We support sending a custom user agent along with requests. So for instance if you're using this library in another application, say My App v1.2.3, you can set the app name and version using set_app_info.

dl.set_app_info(
    "my-app/1.2.3".to_string()
);

Errors

Errors are encapsulated in the Error enum whose variants may be one of:

  • Client: A generic client-side error
  • Server: An error sent by the server
  • Deserialize: An error occurred while deserializing the response
  • InvalidRequest: Error sending an http request
  • InvalidResponse: Error parsing the response
  • InvalidLanguage: Error matching a user-supplied string to a Language

The library functions we'll look at below are all methods on the DeepL client, and many return a Result type (enum) that either resolves to a value of the type we expect, or one of the above Errors. So for some type T, the return type of a function returning a result is Result<T, Error>. While in the examples we unwrap the Result to pull out a value, it's common to implement more robust error handling in production code.

Get languages

Getting available languages requires specifying LanguageType as either Source or Target and returns a Result whose success value is a Vec<LanguageInfo>.

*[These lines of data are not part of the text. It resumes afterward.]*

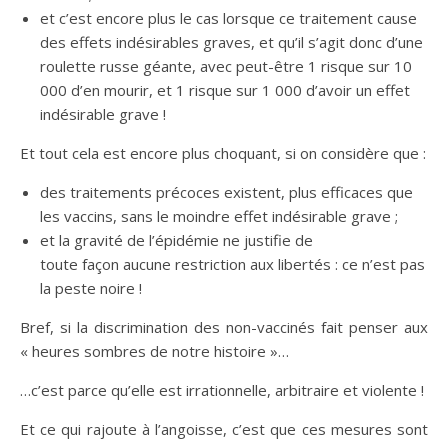
et c’est encore plus le cas lorsque ce traitement cause
des effets indésirables graves, et qu’il s’agit donc d’une
roulette russe géante, avec peut-être 1 risque sur 10
000 d’en mourir, et 1 risque sur 1 000 d’avoir un effet
indésirable grave !
Et tout cela est encore plus choquant, si on considère que :
des traitements précoces existent, plus efficaces que
les vaccins, sans le moindre effet indésirable grave ;
et la gravité de l’épidémie ne justifie de
toute façon aucune restriction aux libertés : ce n’est pas
la peste noire !
Bref, si la discrimination des non-vaccinés fait penser aux
« heures sombres de notre histoire »…
…c’est parce qu’elle est irrationnelle, arbitraire et violente !
Et ce qui rajoute à l’angoisse, c’est que ces mesures sont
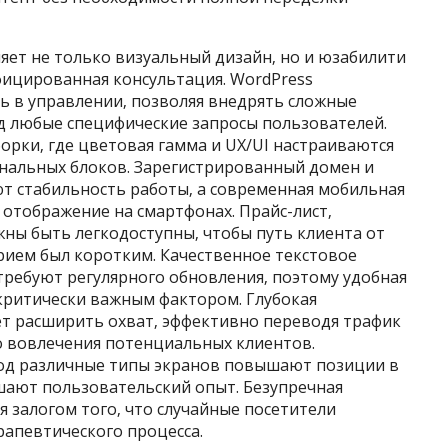
яет не только визуальный дизайн‚ но и юзабилити
ифицированная консультация. WordPress
ь в управлении‚ позволяя внедрять сложные
д любые специфические запросы пользователей.
борки‚ где цветовая гамма и UX/UI настраиваются
нальных блоков. Зарегистрированный домен и
т стабильность работы‚ а современная мобильная
 отображение на смартфонах. Прайс-лист‚
ны быть легкодоступны‚ чтобы путь клиента от
рием был коротким. Качественное текстовое
требуют регулярного обновления‚ поэтому удобная
критически важным фактором. Глубокая
ет расширить охват‚ эффективно переводя трафик
го вовлечения потенциальных клиентов.
под различные типы экранов повышают позиции в
шают пользовательский опыт. Безупречная
я залогом того‚ что случайные посетители
рапевтического процесса.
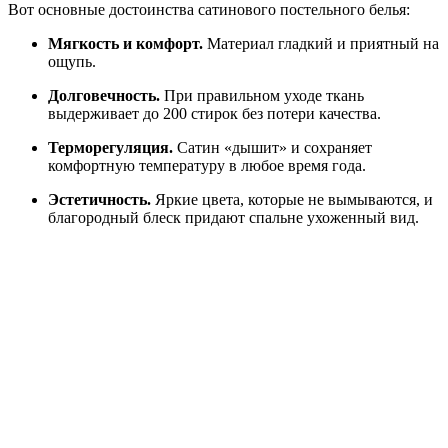
Вот основные достоинства сатинового постельного белья:
Мягкость и комфорт.
Материал гладкий и приятный на
ощупь.
Долговечность.
При правильном уходе ткань
выдерживает до 200 стирок без потери качества.
Терморегуляция.
Сатин «дышит» и сохраняет
комфортную температуру в любое время года.
Эстетичность.
Яркие цвета, которые не вымываются, и
благородный блеск придают спальне ухоженный вид.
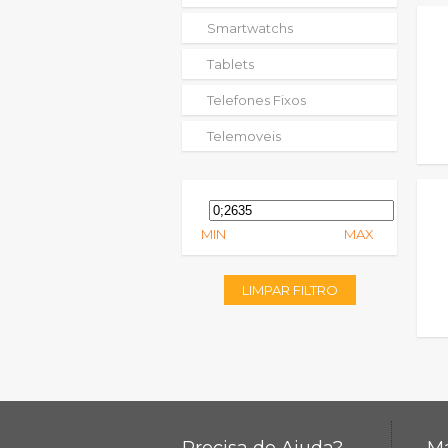
Smartwatchs
Tablets
Telefones Fixos
Telemoveis
MIN
MAX
LIMPAR FILTRO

All instances of LanguageInfo contain language and name attributes. Target languages contain a third field, supports_formality which is true or false.

let source_langs = dl.languages(LanguageType::Source).unwrap();

for lang in source_langs {
    let code = lang.language;
    let name = lang.name;
    
    println!("{code} {name}");
    // BG Bulgarian
}

Translate text options

Translating text allows setting a number of options through the TextOptions builder, only one of which is required, namely the target_lang for the translation.

The list of options for text translation is as follows:

  • target_lang: The target Language (required)
  • source_lang: The source Language
  • split_sentences: Decide how to split sentences from the input text. Can be one of
    • SplitSentences::None Do not split sentences.
    • SplitSentences::Default Split on punctuation and newlines (default).
    • SplitSentences::NoNewLines Split on punctuation only.
  • preserve_formatting: Whether the translator should preserve the original format of the text. (default false)
  • formality: The desired formality in the target language. Not all target languages support formality. Options include:
    • Formality::Default
    • Formality::More
    • Formality::Less
    • Formality::PreferMore
    • Formality::PreferLess
  • glossary_id: The glossary id String to use for translation

Tag handling

The following are translation options related to tag handling

  • tag_handling: Enable handling tags in the input text. Can be one of:
    • TagHandling::Xml
    • TagHandling::Html
  • outline_detection: Whether the translator should automatically detect the outline (default true)
  • splitting_tags: List of tags used to split sentences, Vec<String>
  • non_splitting_tags: List of tags which do not split sentences, Vec<String>
  • ignore_tags: List of tags not to translate, Vec<String>

Below is a more complex translation where we want to specify a source language, ignore newlines in the input, preserve formatting, and set a desired formality. We'll also use a custom glossary, ensuring the given glossary matches both the source and target language of this translation.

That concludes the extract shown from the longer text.